● **ACTION ITEM**:
All lines from the one holding "Mijn Virgin Australia vlucht was overboekt" down to the last line of the entries are to be reproduced exactly, with no other lines.

-*-*-

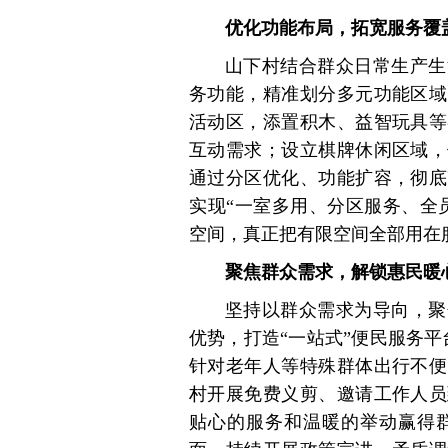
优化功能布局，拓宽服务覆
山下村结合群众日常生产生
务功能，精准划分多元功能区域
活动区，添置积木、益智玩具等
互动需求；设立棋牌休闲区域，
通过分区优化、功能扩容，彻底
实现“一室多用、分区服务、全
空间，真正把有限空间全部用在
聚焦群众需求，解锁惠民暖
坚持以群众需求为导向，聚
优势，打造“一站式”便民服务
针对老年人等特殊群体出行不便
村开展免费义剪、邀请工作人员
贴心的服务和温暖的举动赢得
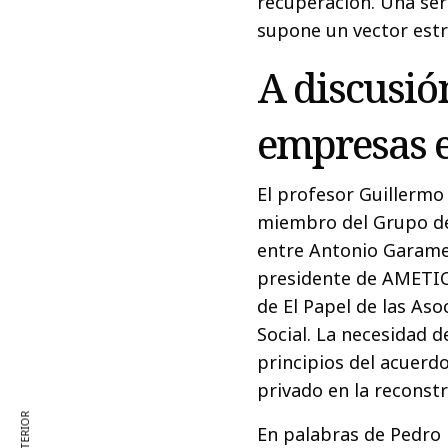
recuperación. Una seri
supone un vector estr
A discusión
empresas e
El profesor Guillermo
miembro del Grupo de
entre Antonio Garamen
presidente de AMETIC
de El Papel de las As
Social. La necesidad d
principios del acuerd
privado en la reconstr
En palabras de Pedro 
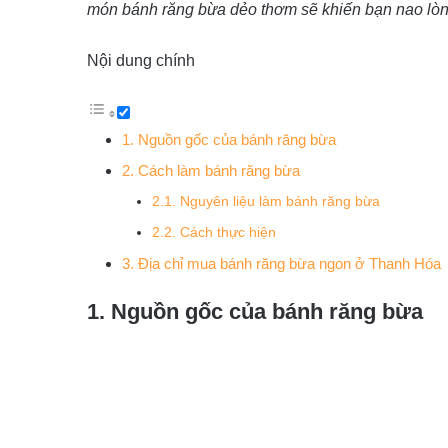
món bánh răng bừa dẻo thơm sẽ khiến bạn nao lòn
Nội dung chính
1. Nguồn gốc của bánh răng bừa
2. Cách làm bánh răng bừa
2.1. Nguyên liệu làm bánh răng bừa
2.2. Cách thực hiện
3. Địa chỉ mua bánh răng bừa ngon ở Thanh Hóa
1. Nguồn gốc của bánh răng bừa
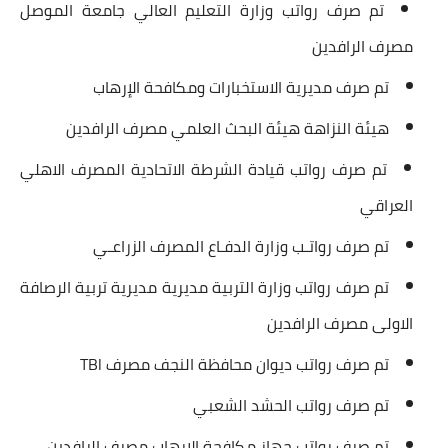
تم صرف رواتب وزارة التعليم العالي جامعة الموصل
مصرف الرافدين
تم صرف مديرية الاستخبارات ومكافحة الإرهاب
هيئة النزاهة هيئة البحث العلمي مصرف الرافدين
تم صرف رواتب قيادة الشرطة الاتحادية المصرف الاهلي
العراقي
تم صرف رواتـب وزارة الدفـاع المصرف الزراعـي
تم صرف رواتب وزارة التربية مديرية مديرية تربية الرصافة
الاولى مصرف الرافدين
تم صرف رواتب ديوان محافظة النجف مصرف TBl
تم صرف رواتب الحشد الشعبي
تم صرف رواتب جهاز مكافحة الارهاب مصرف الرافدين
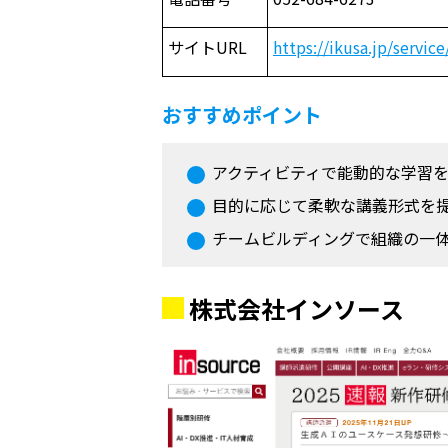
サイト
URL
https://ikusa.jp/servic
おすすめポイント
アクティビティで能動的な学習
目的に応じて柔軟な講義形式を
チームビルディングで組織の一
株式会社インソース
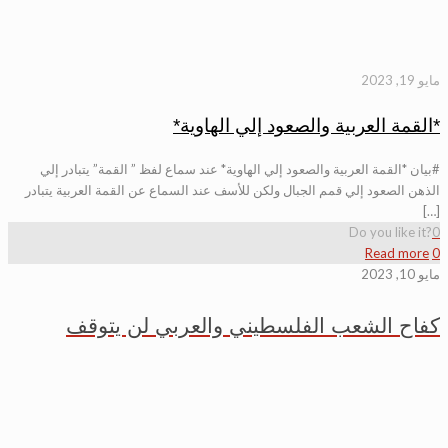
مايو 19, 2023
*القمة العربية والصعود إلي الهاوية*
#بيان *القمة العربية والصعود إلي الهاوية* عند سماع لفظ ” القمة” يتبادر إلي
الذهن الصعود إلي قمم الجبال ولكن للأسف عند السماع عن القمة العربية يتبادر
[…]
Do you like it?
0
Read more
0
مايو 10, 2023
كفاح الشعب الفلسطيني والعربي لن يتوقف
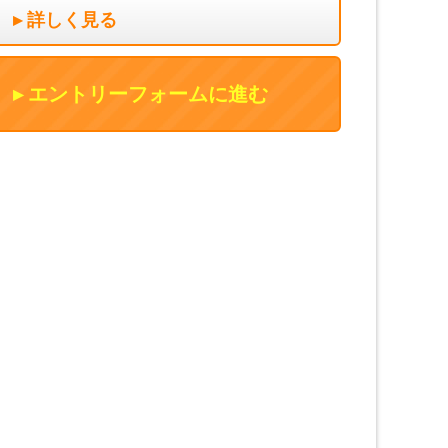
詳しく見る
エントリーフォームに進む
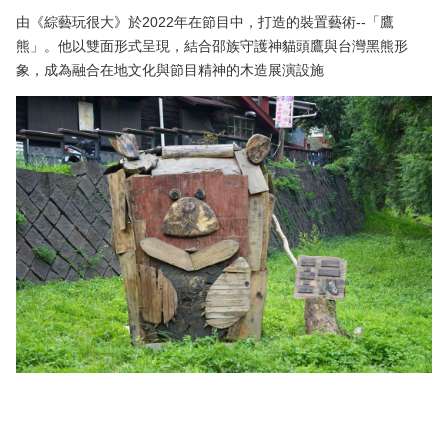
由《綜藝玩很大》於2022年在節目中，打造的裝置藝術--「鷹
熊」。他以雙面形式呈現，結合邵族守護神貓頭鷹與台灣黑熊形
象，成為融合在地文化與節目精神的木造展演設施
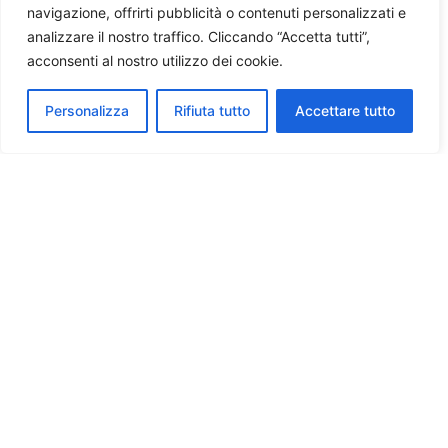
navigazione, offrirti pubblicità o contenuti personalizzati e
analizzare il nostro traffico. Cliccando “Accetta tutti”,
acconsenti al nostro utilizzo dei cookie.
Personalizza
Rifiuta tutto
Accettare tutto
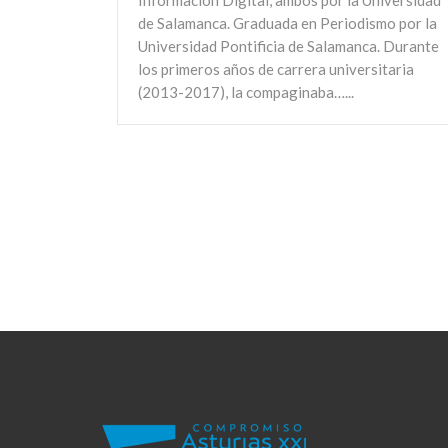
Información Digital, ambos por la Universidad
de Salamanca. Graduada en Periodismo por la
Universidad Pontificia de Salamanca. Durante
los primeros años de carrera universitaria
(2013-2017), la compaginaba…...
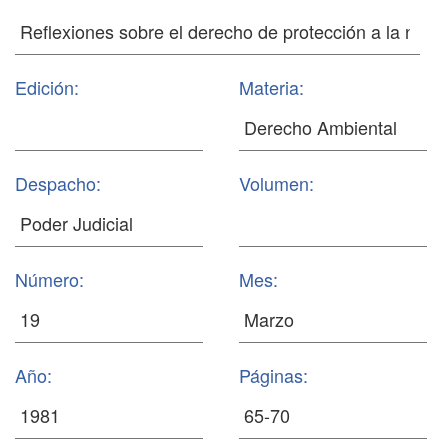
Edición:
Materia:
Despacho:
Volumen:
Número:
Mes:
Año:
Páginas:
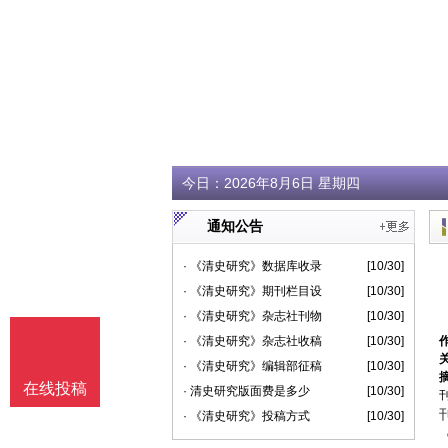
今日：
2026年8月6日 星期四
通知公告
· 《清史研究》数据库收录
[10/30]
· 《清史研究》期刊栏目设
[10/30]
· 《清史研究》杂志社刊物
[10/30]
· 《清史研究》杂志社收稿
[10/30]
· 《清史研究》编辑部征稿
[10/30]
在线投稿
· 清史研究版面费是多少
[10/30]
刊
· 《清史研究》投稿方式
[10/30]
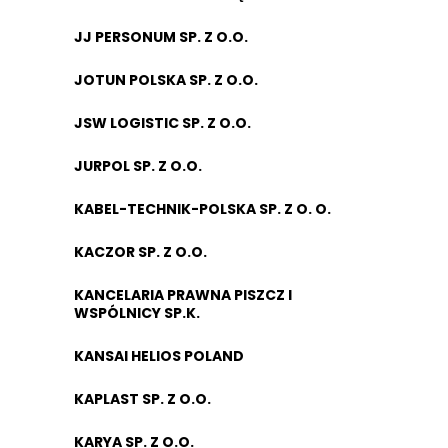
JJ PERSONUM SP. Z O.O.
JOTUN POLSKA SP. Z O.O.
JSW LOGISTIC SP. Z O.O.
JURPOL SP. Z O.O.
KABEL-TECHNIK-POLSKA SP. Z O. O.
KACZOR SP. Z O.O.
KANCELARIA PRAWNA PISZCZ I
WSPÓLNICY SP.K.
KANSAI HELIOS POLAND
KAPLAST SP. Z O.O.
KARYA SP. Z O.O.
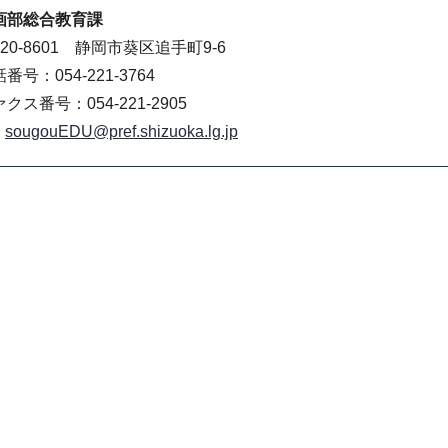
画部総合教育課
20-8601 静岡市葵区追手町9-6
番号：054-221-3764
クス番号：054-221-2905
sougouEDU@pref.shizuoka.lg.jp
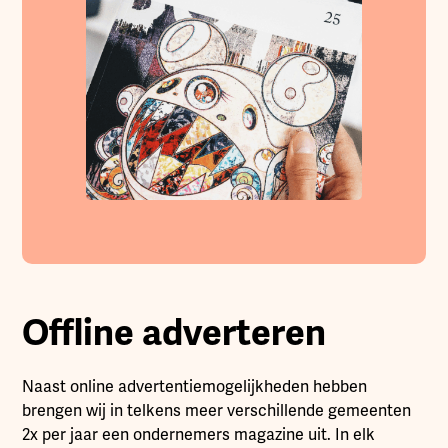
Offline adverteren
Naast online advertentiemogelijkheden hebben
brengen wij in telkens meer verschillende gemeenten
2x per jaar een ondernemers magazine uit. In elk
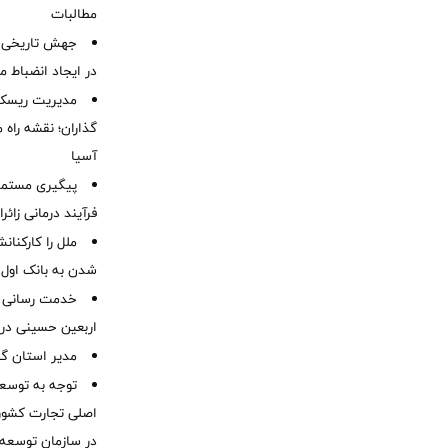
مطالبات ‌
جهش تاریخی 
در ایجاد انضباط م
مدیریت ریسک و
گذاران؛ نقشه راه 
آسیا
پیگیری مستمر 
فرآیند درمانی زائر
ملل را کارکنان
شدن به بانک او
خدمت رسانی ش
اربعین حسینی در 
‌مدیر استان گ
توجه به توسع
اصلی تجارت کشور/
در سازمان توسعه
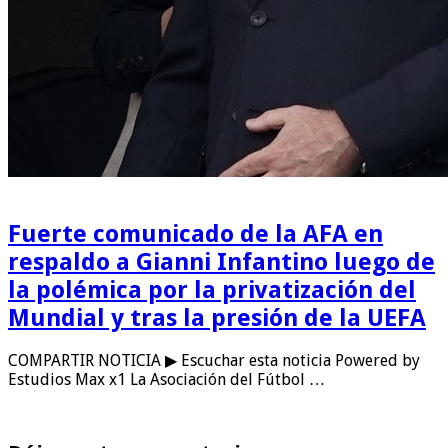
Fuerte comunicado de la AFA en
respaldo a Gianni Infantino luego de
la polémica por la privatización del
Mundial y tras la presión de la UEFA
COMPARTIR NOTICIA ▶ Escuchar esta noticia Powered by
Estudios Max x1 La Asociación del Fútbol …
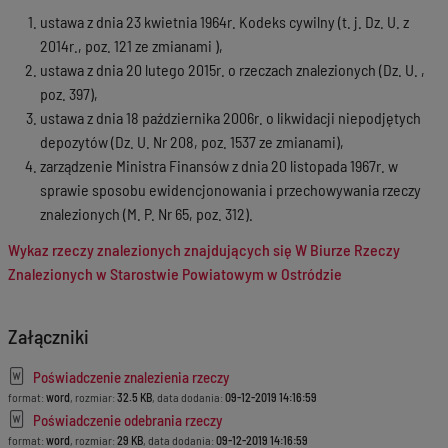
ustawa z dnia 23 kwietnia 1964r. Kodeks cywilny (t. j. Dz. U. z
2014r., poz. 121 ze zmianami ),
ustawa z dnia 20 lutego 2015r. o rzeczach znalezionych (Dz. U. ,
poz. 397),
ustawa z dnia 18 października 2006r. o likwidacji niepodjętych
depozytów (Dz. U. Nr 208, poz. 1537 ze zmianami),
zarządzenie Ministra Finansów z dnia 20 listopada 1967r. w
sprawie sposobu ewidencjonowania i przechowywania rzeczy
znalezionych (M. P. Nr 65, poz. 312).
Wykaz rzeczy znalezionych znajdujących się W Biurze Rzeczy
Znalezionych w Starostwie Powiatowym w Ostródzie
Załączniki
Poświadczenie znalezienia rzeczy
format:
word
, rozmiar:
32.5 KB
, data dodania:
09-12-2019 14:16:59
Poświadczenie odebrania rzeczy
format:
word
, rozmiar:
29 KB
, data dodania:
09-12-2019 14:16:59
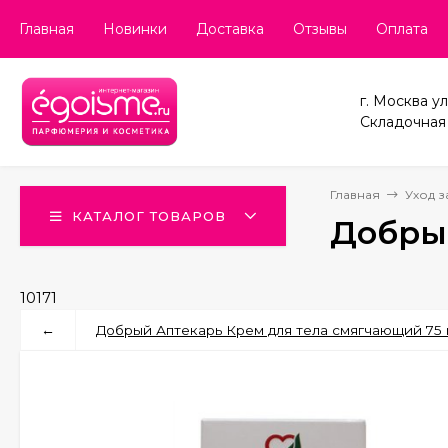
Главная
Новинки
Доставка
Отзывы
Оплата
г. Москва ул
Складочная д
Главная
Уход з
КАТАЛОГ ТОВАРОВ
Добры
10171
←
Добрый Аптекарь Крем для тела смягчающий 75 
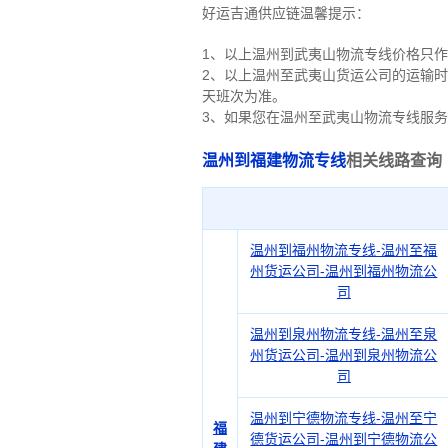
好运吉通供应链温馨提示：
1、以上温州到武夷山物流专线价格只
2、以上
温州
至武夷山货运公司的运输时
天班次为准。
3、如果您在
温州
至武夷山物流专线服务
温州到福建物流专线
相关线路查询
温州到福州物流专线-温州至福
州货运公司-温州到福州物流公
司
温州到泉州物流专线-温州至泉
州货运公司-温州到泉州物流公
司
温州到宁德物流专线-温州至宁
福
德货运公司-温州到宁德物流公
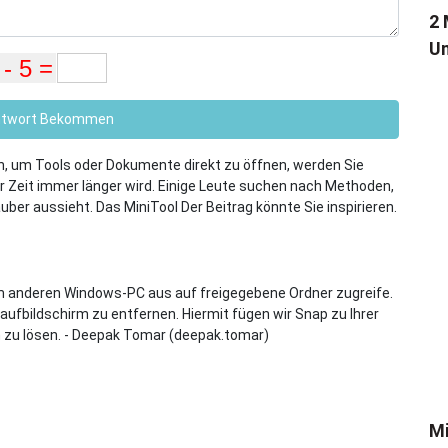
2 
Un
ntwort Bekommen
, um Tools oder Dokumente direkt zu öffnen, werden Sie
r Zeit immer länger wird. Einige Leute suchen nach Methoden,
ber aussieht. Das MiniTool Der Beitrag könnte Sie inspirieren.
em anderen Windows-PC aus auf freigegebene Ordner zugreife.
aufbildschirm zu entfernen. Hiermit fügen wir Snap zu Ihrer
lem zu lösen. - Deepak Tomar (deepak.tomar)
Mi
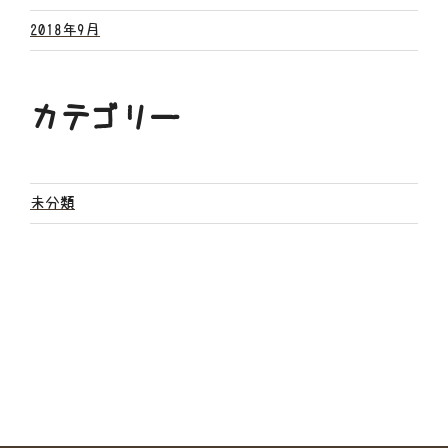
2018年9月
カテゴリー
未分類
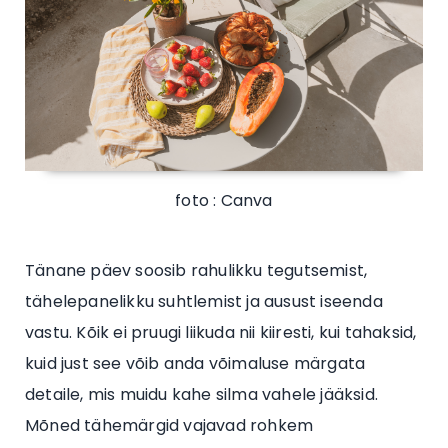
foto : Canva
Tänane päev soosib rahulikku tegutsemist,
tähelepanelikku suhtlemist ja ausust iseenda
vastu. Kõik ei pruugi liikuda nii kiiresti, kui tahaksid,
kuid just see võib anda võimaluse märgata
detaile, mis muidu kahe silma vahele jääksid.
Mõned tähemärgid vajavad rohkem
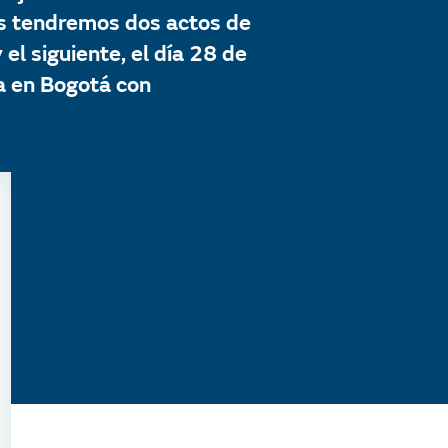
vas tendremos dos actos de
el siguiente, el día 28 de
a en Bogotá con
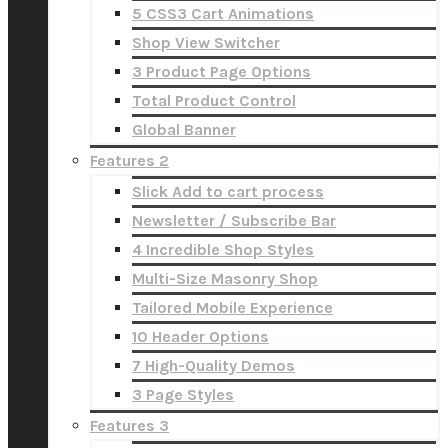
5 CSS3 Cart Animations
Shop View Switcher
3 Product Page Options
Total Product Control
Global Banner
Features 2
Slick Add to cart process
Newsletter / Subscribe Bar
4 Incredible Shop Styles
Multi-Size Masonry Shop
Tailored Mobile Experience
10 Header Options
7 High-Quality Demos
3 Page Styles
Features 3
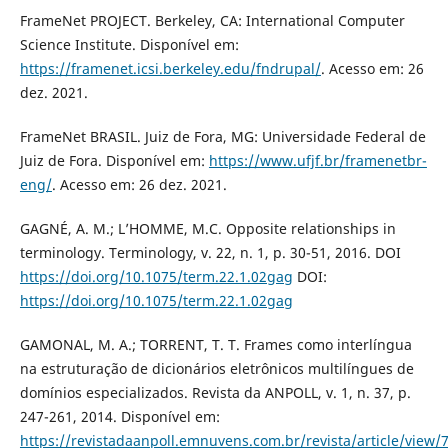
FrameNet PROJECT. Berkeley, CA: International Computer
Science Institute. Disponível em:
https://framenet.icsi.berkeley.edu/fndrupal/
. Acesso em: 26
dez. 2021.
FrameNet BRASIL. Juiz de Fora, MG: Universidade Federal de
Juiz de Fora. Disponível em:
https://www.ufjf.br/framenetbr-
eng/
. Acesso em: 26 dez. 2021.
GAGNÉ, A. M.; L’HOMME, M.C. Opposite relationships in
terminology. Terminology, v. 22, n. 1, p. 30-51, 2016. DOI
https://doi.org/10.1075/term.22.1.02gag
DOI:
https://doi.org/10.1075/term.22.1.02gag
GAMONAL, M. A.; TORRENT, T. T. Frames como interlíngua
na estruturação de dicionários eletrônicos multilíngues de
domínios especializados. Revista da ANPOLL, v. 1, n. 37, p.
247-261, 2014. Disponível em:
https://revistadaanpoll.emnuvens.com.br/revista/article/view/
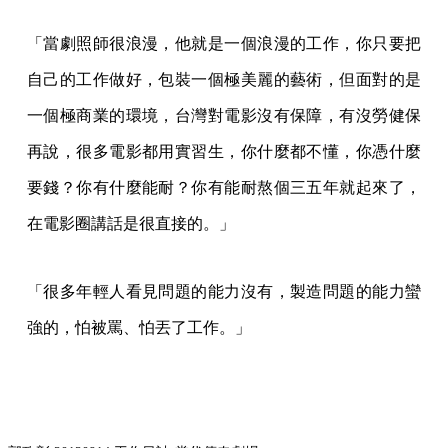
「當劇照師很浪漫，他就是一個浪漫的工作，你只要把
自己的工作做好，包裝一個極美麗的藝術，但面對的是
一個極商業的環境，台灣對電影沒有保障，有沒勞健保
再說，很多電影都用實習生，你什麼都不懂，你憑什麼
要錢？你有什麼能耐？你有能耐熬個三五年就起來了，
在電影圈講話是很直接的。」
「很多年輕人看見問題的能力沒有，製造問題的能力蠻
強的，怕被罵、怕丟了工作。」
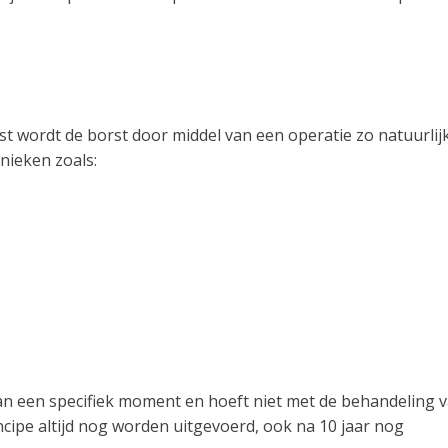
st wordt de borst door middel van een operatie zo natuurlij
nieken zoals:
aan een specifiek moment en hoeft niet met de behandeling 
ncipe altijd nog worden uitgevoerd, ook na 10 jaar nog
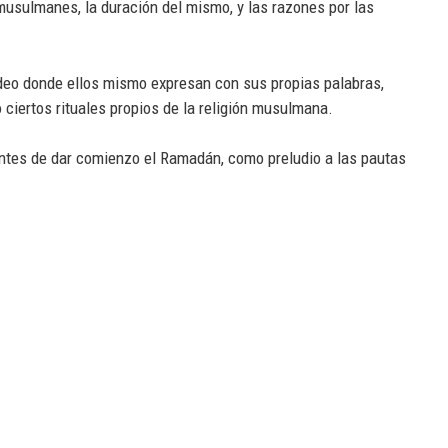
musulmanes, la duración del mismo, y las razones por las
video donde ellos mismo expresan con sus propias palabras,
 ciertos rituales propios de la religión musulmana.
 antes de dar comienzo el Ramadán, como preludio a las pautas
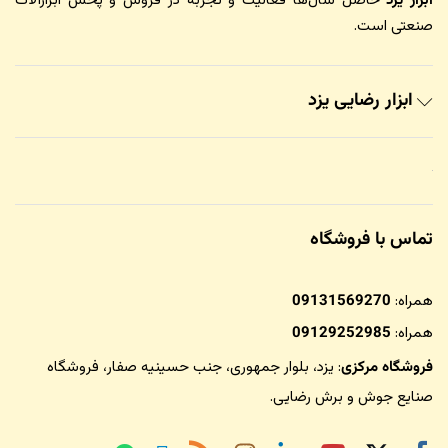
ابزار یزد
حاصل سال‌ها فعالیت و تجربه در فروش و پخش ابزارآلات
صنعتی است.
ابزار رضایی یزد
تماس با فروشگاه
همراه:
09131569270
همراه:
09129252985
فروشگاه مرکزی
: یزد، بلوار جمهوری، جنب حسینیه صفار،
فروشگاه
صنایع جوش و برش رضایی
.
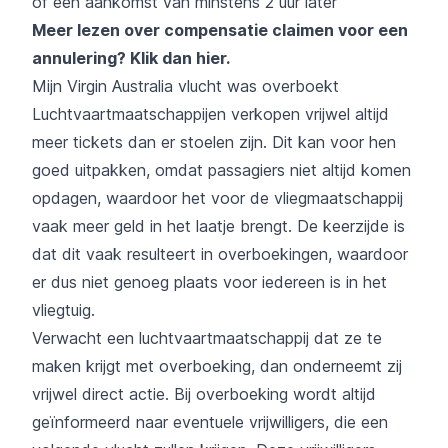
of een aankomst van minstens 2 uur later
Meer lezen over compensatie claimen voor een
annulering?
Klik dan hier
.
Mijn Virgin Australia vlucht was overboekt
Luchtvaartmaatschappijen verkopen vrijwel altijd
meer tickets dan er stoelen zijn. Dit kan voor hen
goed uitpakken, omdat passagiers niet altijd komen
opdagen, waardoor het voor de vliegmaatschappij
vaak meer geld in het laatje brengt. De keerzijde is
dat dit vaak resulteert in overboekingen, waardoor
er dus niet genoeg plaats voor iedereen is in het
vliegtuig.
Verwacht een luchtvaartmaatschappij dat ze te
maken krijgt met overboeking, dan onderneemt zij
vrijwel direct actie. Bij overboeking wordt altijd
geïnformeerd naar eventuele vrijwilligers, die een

-*-*-

● **ANSWER SECTION**:
Mijn Virgin Australia vlucht was overboekt
Luchtvaartmaatschappijen verkopen vrijwel altijd
meer tickets dan er stoelen zijn. Dit kan voor hen
goed uitpakken, omdat passagiers niet altijd komen
opdagen, waardoor het voor de vliegmaatschappij
vaak meer geld in het laatje brengt. De keerzijde is
dat dit vaak resulteert in overboekingen, waardoor
er dus niet genoeg plaats voor iedereen is in het
vliegtuig.
Verwacht een luchtvaartmaatschappij dat ze te
maken krijgt met overboeking, dan onderneemt zij
vrijwel direct actie. Bij overboeking wordt altijd
geïnformeerd naar eventuele vrijwilligers, die een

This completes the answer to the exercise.